Note that in case of database failover the Service URL of your service will remain the same, only the IP address will change to point at the new master node.
Single-node Hobbyist and Startup service plans
Losing the only node from the service immediately starts the automatic process of creating a new replacement node. The new node starts up, restores its state from the latest available backup and resumes serving customers.
Since there was just a single node providing the service, the service will be unavailable for the duration of the restore operation. Also any writes made since the backup of the latest Write Ahead Log (WAL) file will be lost. Typically this time window is limited to either one of five minutes of time or one WAL file.
Highly Available Business and Premium service plans
When the failed node is a PostgreSQL Standby, the Master node keeps on running normally and provides normal service level to the client applications. Once the new replacement Standby node is ready and synchronized with the master, it starts replicating the master in real time as the situation reverts back to normal.

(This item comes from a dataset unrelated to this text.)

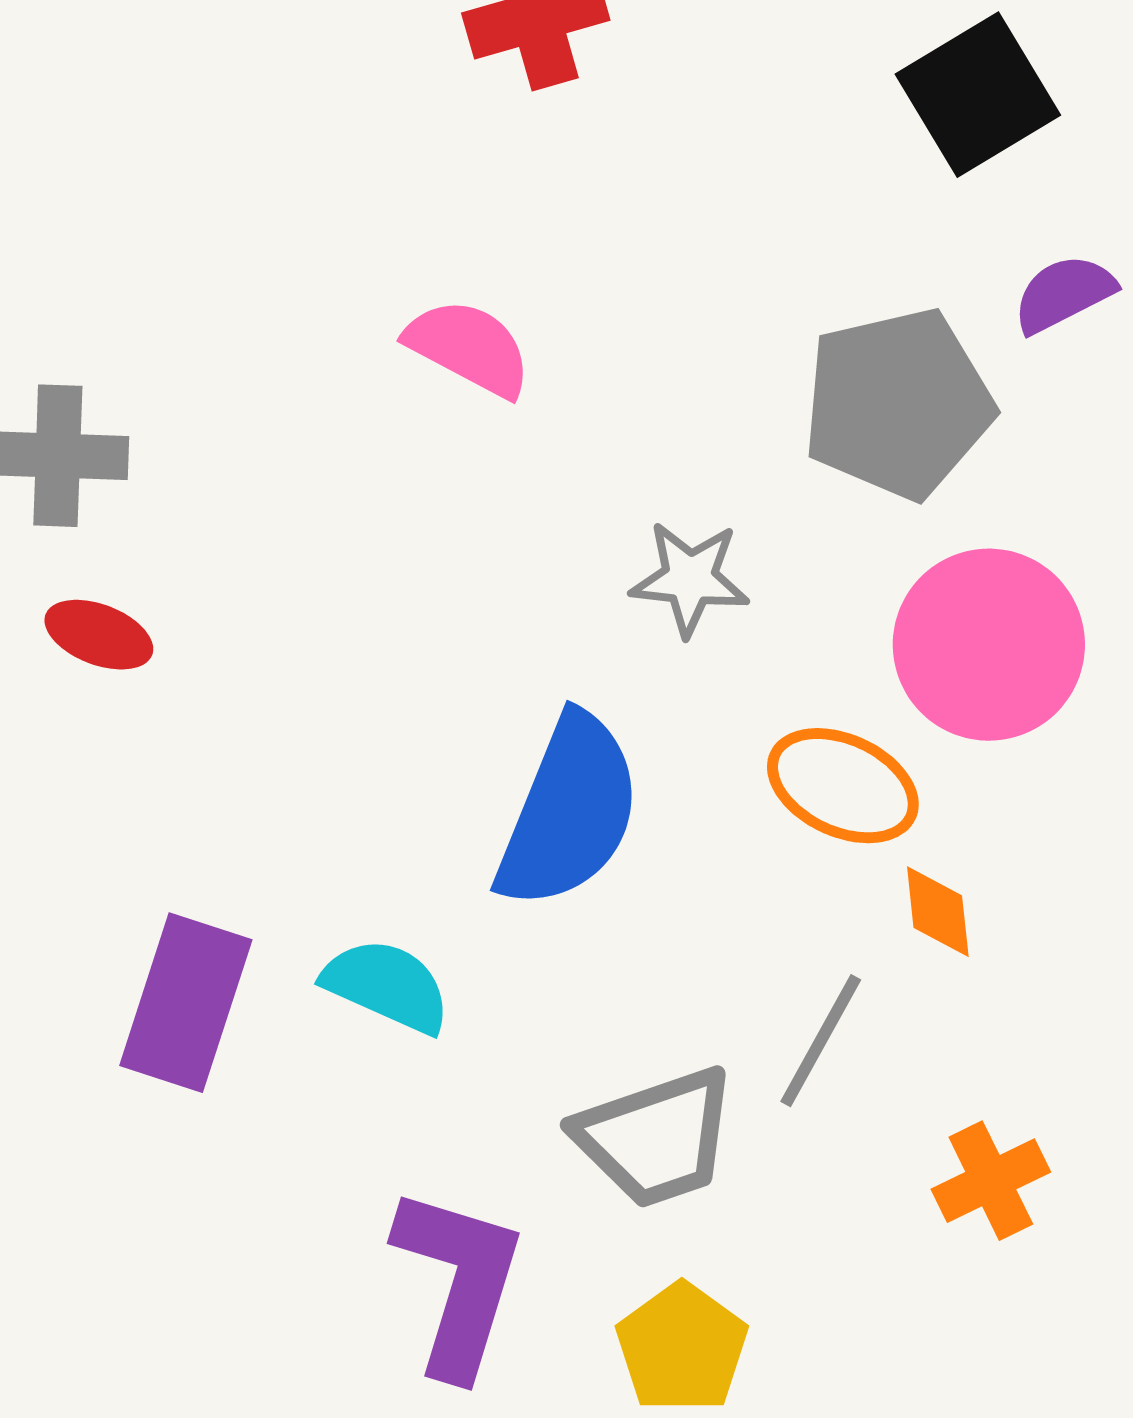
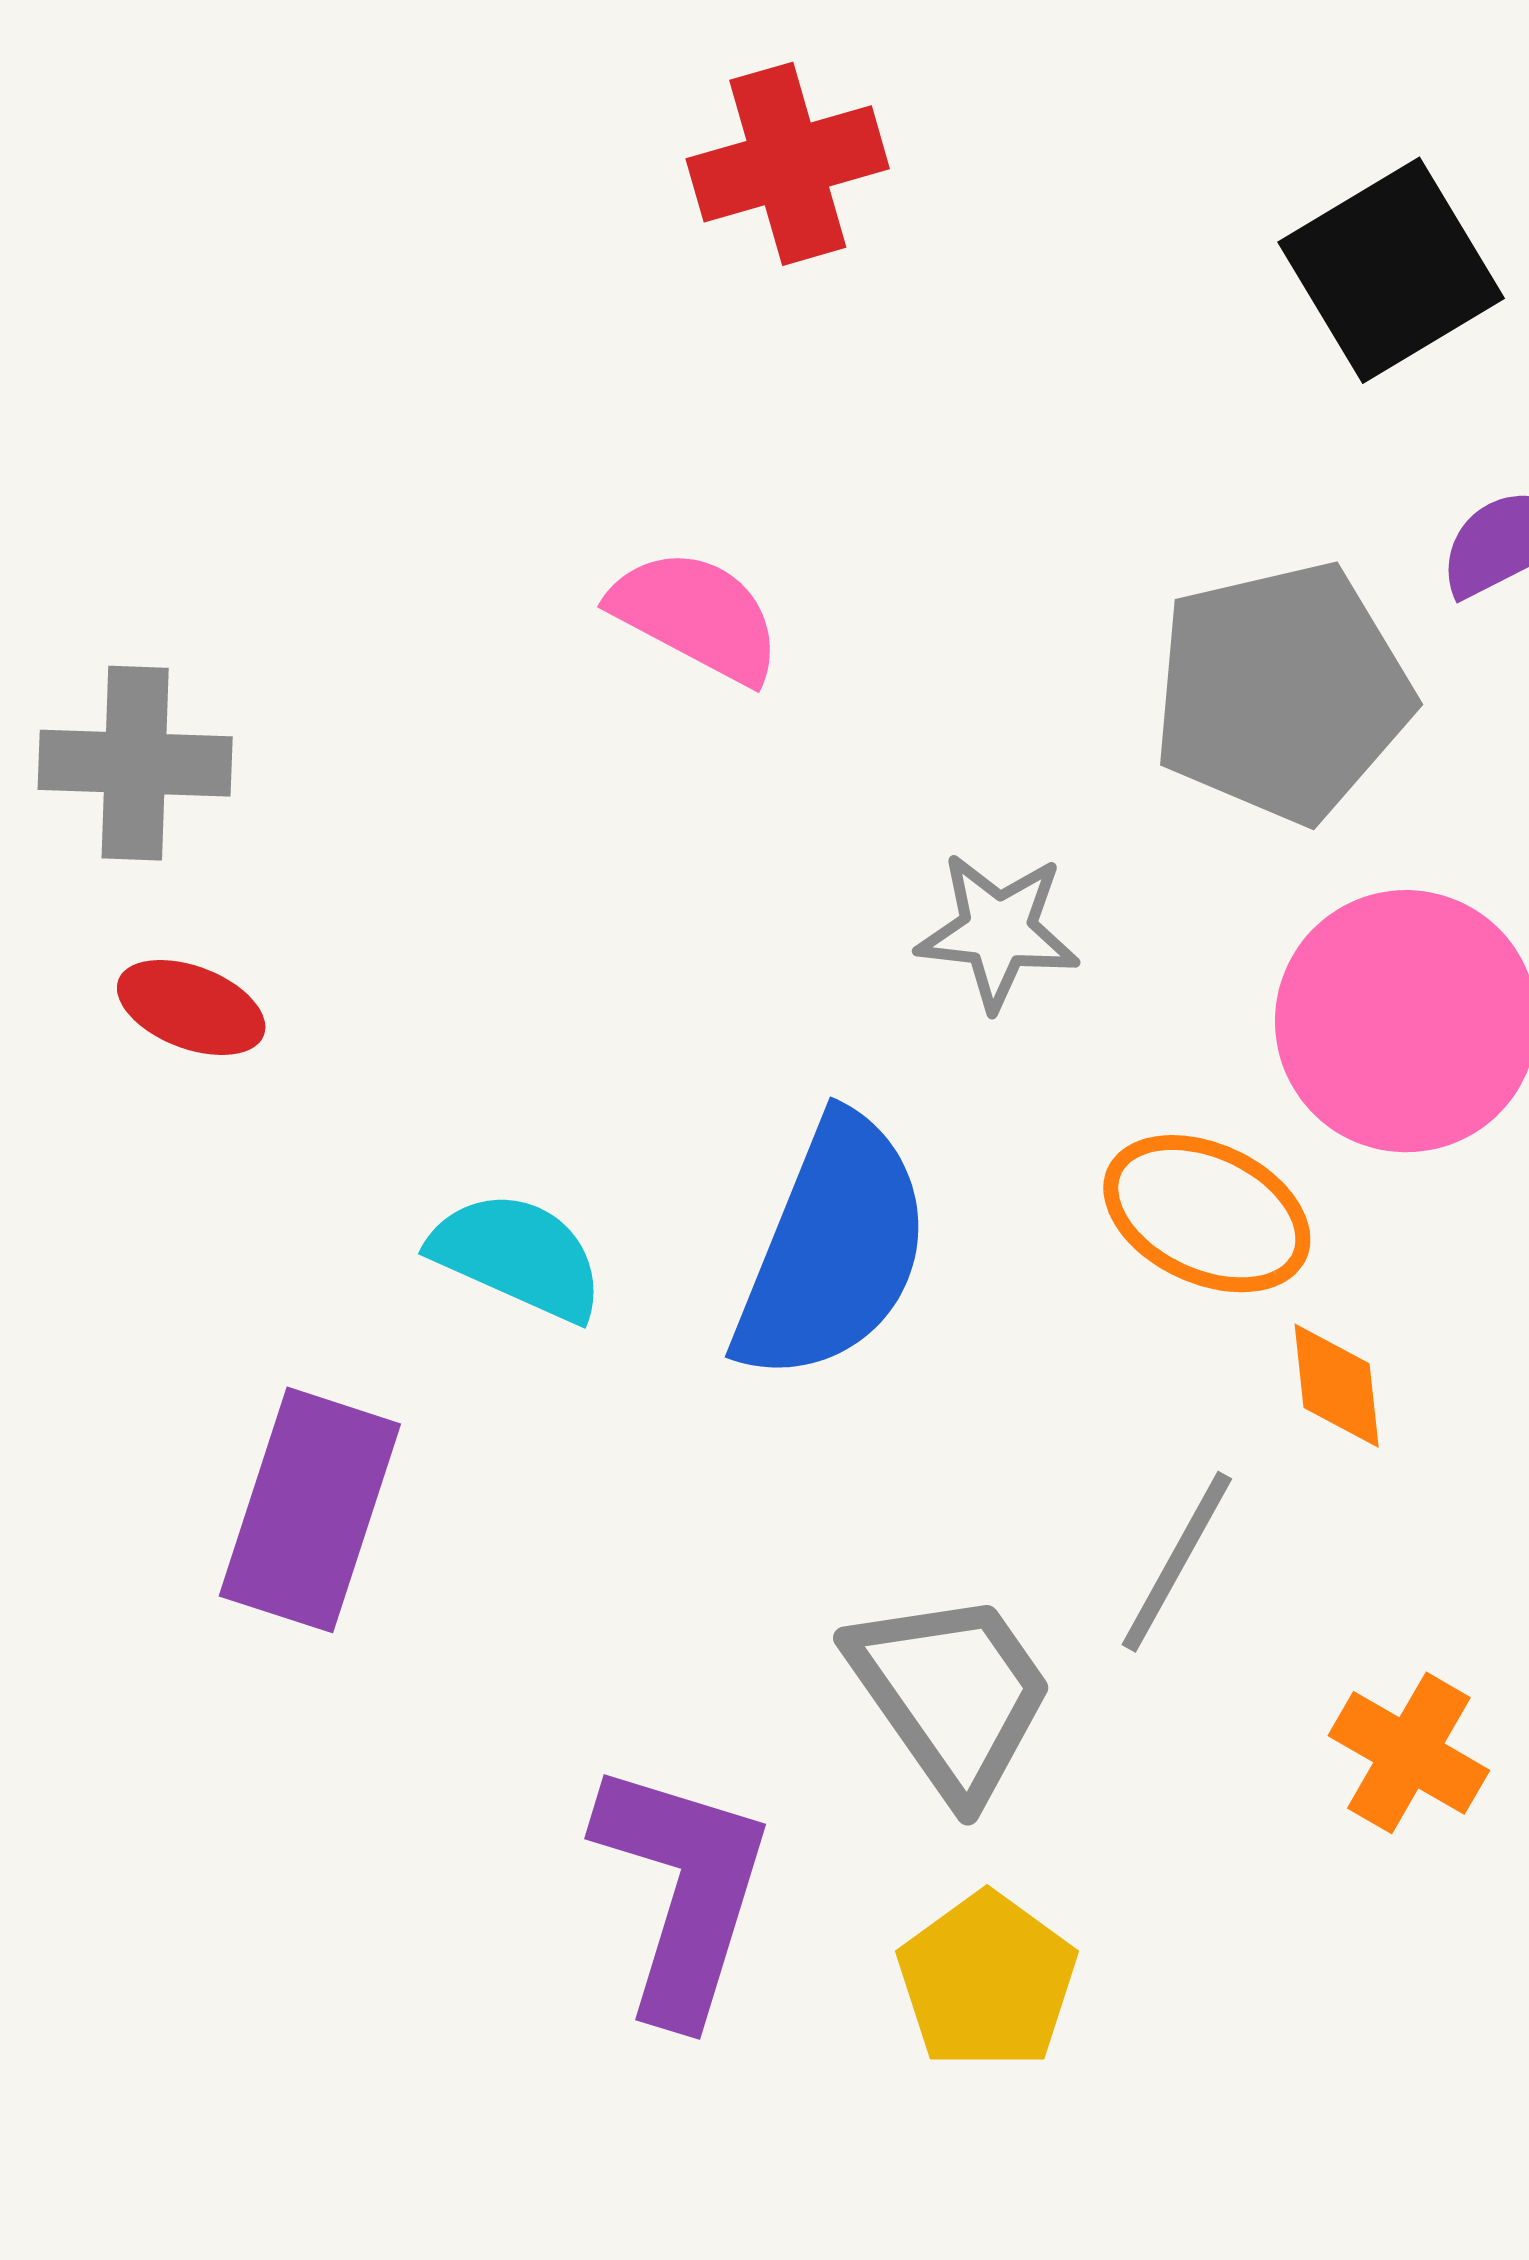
cyan semicircle: (387, 986) -> (517, 1256), moved
gray trapezoid: (656, 1138) -> (952, 1694), turned -106
orange cross: (991, 1181) -> (1409, 1753), turned -34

When the failed node is a PostgreSQL Master, the combined information from the Aiven monitoring infra and the Standby node is used to make a failover decision. On the nodes themselves we use the Open Source monitoring daemon PGLookout in combination with the information from the Aiven system infra. If it looks like the master node is gone for good, the Standby node will promote itself as the new Master node and will immediately start serving clients. A new replacement node is automatically scheduled and will become the new Standby node as described in the Standby node failure case above.
If both Master and Standby nodes fail at the same time, two new nodes are automatically scheduled for creation and will become the new Master and Standby nodes respectively. The Master node will restore itself from the latest available backup, which means that there can be some degree of data loss involved. Namely any writes made since the backup of the latest Write Ahead Log (WAL) file will be lost. Typically this timewindow is limited to either one of five minutes of time or one WAL file.
The amount of time it takes to replace a failed node depends mainly on the used cloud region and the amount of data that needs to be restored. However, in the case of services with two-node Business plans the surviving node will keep on serving clients even during the recreation of the other node. All of this is automatic and requires no administrator intervention.
Premium plans operate much in the same way as our Business plans. The main difference comes when one of the Standbys or Master nodes fails. In Premium plans because there is an additional redundant Standby node available, Availability is maintained even in the face of the loss of two of the nodes. In cases when the Master node fails PGLookout determines which of the Standby nodes is the furthest along in replication (has the least potential for dataloss) and will do a controlled failover to that node.
The additional redundant standby allows you to reduce the risk of downtime further in cases when your application cannot ever be down. Premium plans also come with a much longer backup history allowing you return your data back in time up to a month in the past.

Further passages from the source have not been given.